** DATA SECTION **
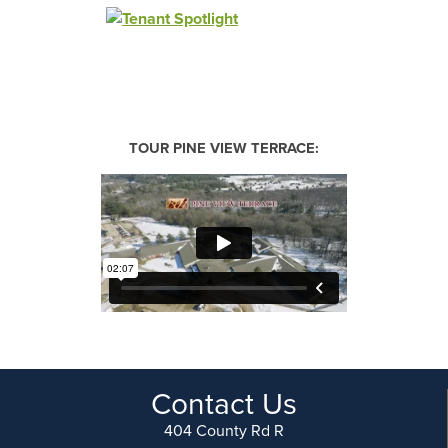
TOUR PINE VIEW TERRACE:
Contact Us
404 County Rd R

** DIRECTIONS **
Could you output the entire listing verbatim while omitting its pictures?

** RESULT OF THE EXERCISE **
TOUR PINE VIEW TERRACE:
Contact Us
404 County Rd R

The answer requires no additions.